Well, not anything specific, aside from the Great Beyond, where there were somethings that got cut, but were still being referenced. It just seems like you write under constraint, you want to add detail, but the editors will only allow you X amount of space to do so, so what we actually end up with is the abbreviated version, kinda like when Fox show Pulp Fiction on TV.


Pathfinder Rulebook Subscriber

Perhaps Charon is keeping the river from being fed, perhaps feeding the river is bad, for you, me, the gods and everyone.Perhaps the Styx is the devouring prison that holds back the "Old Ones" The fee is the only thing that keeps Charon "honest" part of the contract with Asmodeus. Also having Charon be the Guardian is a nice twist on it. Asmodean contracts are pretty tight.


Dragonsage47 wrote:
Perhaps Charon is keeping the river from being fed, perhaps feeding the river is bad, for you, me, the gods and everyone.Perhaps the Styx is the devouring prison that holds back the "Old Ones" The fee is the only thing that keeps Charon "honest" part of the contract with Asmodeus. Also having Charon be the Guardian is a nice twist on it.
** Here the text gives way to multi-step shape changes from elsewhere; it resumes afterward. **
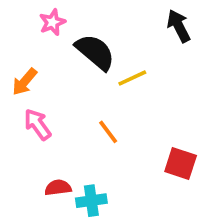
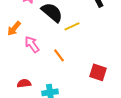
pink arrow: (38, 124) -> (32, 44), moved
red semicircle: (58, 188) -> (24, 83), moved

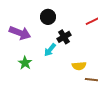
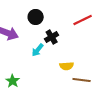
green star: (25, 63) -> (13, 81), moved

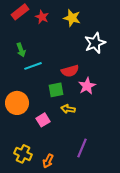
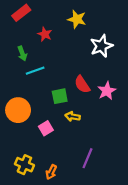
red star: (42, 17) -> (45, 34), moved
red semicircle: (70, 71) -> (82, 84), moved, turned 72
pink star: (87, 86) -> (107, 91), moved

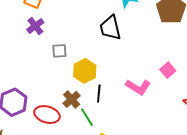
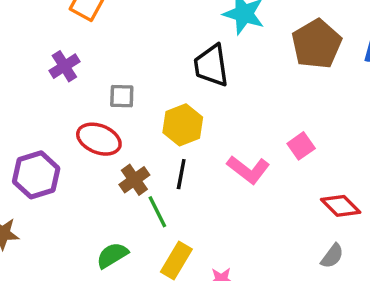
purple cross: (35, 26) -> (64, 66), moved
yellow hexagon: (85, 71) -> (183, 125), moved
red ellipse: (47, 115) -> (99, 139), moved

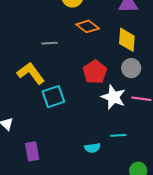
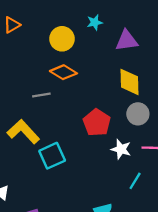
orange diamond: (88, 26) -> (63, 72), moved
white star: (113, 97) -> (121, 149), size x0.7
cyan line: (118, 135) -> (135, 181), moved, turned -49

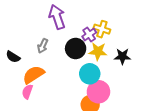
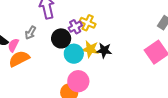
yellow star: (98, 51) -> (90, 49), moved
cyan circle: (90, 74) -> (74, 54), moved
pink semicircle: (27, 92) -> (13, 45), moved

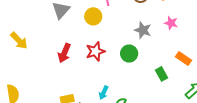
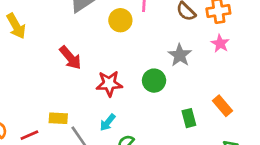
pink star: (171, 23) -> (220, 44), moved
red star: (95, 51) -> (109, 84), moved
red arrow: (64, 53) -> (70, 58), turned -78

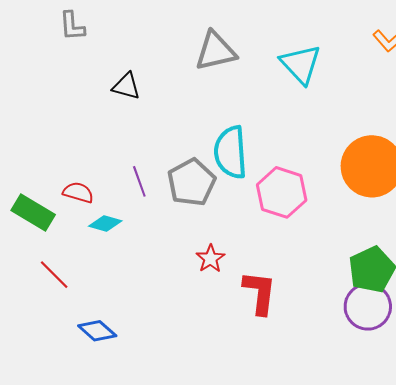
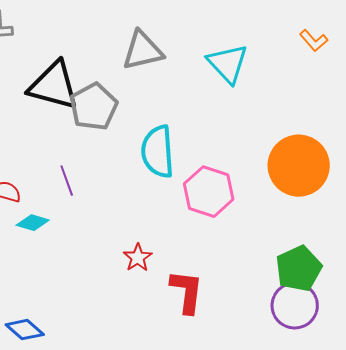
black triangle: (126, 86) -> (54, 86), size x1.8
gray pentagon: (191, 182) -> (94, 107), moved

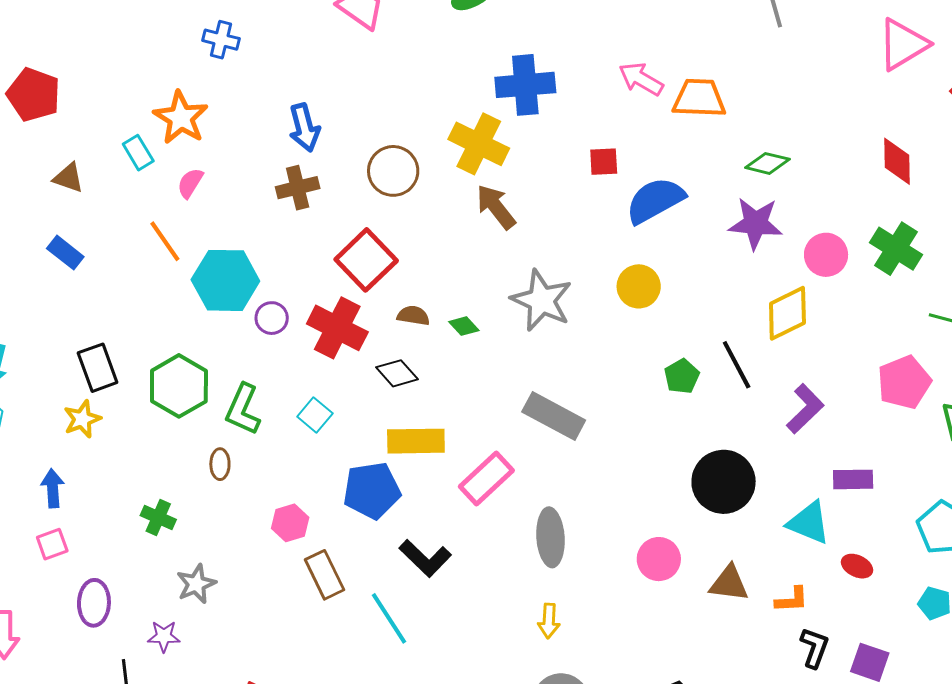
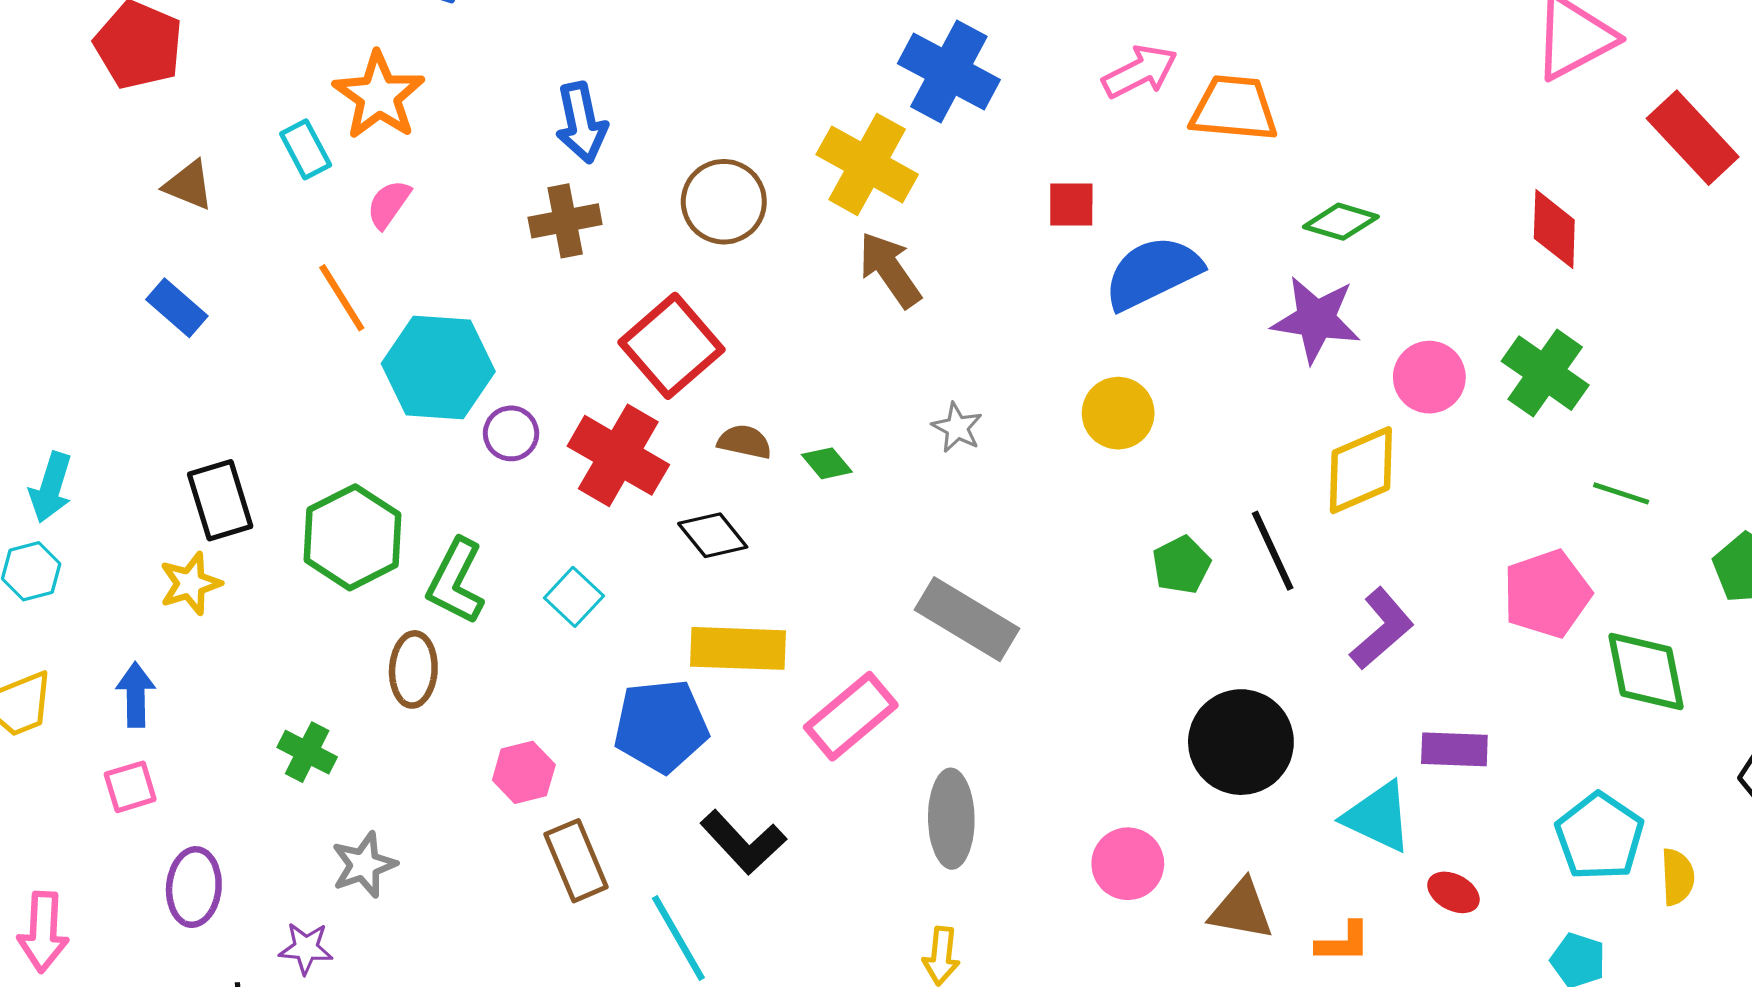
pink arrow: (641, 79) -> (1140, 72), turned 120
blue cross: (525, 85) -> (949, 72), turned 30
gray star: (542, 300) -> (957, 428), size x0.5
brown ellipse: (220, 464) -> (413, 669), size x1.4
Asmodean contracts are pretty tight.

Hmm... perhaps the souls/memories lost to the "river" feed the thing, and a certain amount is needed for the river/being to become fully sentient, reaching critical mass, as it were. Charon sees to it that this number is not reached, but is bound by a strange contract that does not allow him to save cheaters. Maybe there is a powerful ritual resetting part of the critical mass that needs to be performed by some of the most powerful denizens of the lower planes acting unisono, led by Charon himself. This has been performed once many aeons ago, and might even be (part of) the cause for the blood war - the victor supposedly controls all the planes, and can easily perform the ritual needed. The cause for the blood war should be truly world-shaking IMO, and this might do the trick.

One wonders, though, what role these frog-like demons (or are they daemons?) play who are immune to the memory loss. "Early" manifestations of the river/thing? A random effect caused by a certain amount of memories spontaneously given form?